Officials at the Ministry of Cultural Affairs, which administers the tourism and archaeological aspects of the various Pharaohs' tombs, told reporters Thursday they see little danger of protesters taking down statues and monuments in Egypt of people deemed problematic, since the adherents of the protest movement do not include Jews in their list oppression victims, seeing the targets of the world's oldest hatred as somehow deserving of genocide, pogroms, forced conversion, blood libels, and the like. While in fact Hebrew slaves did not build the pyramids - the structures largely precede the estimated dating of Israelite enslavement in Egypt - in many people's minds the forced labor those slaves performed involved construction of pyramids. The falsehood of the popular belief, officials explain, does nothing to diminish its effectiveness in preventing mass movements to dismantle the pyramids.

"We normally spend a not-insignificant portion of our educational efforts emphasizing that the pyramids have a far more ancient pedigree than the Biblical episode," explained Deputy Minister of Cultural Affairs Salman Moussa. "There persists, especially in the West, a misperception that the Jews built them. The Biblical text itself, the historicity of which is in dispute anyway, never once even mentions the pyramids; in fact it says the Israelites built 'cities,' and even names those cities.
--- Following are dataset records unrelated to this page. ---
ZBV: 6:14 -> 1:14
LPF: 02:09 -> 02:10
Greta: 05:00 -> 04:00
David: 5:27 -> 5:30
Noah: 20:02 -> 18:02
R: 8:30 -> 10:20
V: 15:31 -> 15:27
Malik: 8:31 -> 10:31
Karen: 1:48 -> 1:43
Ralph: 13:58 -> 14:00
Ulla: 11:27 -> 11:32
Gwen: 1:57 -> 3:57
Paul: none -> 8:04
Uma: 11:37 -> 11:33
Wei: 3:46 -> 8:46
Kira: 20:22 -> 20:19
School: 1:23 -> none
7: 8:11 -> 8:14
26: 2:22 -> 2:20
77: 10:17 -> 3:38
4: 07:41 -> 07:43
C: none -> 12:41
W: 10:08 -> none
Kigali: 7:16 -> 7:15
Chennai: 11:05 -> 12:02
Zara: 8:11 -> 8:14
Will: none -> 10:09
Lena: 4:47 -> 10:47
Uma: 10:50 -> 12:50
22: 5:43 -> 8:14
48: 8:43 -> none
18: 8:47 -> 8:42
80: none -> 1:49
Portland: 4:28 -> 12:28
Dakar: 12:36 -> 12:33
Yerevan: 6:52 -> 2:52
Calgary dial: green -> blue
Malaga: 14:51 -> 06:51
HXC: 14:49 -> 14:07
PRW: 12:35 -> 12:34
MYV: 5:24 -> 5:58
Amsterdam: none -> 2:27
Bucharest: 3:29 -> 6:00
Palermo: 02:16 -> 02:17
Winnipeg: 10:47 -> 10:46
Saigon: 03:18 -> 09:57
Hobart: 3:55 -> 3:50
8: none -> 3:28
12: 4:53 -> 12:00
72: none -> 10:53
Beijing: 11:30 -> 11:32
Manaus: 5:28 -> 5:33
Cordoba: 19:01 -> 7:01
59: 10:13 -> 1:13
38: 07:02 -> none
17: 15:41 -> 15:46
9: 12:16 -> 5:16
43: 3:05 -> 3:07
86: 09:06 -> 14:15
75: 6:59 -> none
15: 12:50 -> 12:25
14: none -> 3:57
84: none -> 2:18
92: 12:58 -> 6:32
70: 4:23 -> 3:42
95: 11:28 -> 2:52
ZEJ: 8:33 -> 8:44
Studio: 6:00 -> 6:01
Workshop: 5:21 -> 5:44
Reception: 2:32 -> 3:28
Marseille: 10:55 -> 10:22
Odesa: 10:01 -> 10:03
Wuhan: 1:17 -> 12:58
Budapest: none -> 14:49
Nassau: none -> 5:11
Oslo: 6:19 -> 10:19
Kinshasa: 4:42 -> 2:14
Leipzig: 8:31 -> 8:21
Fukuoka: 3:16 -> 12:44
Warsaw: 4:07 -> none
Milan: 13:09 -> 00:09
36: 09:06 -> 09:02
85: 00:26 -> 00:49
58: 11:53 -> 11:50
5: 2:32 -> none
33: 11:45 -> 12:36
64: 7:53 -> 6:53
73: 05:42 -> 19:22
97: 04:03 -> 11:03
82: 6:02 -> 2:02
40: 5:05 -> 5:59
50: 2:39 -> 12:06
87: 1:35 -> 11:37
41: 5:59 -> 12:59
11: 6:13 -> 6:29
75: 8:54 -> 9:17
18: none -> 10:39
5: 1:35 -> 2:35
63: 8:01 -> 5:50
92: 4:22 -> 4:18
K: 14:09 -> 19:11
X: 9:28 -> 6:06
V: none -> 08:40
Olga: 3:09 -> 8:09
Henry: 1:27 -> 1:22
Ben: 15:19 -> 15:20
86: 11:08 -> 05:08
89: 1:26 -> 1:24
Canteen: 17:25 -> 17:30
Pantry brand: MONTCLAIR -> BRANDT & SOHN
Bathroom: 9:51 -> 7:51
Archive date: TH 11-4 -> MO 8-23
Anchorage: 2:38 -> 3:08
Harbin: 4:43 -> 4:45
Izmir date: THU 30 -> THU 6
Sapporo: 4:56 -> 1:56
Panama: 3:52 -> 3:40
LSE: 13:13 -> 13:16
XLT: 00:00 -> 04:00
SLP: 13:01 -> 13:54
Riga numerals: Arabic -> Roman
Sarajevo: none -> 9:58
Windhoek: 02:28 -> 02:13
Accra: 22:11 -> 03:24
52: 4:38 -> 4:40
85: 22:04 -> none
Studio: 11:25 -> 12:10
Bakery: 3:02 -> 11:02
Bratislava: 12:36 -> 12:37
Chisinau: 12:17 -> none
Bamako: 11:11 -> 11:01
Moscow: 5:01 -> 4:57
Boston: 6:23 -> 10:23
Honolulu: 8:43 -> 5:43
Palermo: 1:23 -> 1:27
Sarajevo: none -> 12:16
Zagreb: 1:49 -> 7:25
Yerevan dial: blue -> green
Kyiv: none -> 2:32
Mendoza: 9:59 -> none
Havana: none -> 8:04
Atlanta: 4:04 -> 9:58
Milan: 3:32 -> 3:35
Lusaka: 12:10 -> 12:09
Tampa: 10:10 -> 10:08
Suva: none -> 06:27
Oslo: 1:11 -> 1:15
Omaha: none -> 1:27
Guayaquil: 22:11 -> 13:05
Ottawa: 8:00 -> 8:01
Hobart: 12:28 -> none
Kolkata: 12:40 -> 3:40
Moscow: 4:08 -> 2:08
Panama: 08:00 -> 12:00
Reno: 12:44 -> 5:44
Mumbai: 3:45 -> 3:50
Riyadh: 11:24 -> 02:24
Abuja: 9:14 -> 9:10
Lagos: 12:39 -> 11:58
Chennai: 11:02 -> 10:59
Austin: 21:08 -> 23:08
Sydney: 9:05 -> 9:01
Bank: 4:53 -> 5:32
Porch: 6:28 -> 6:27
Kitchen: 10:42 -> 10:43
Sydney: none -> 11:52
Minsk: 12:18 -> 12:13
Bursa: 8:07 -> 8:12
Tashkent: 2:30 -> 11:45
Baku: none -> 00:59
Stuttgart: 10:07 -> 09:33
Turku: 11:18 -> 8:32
The timing of the Exodus narrative according to its traditional dating - say, the middle of the second millennium BCE - places it centuries later than many of the pyramids."

"Under normal circumstances we and our educational partners throughout the world - in museums, academia, for example - would be trying to combat the 'The Jews built the pyramids' nonsense," he continued. "It's a problem for us as scholars, of course, but as Arabs and Egyptians in particular, it would be pretty galling to owe anything to Jews, just speaking honestly. Stripping most of them of their assets and expelling them after Israel refused to let itself be destroyed, well, you can understand why Egyptians might get upset at them. But we're toning those educational efforts down for the moment, for the sake of preserving these ancient, imposing links to the past. If saving the pyramids requires allowing the mob to think it was the Jews who built the pyramids so that was a good kind of slavery, we can let that historical inaccuracy slide."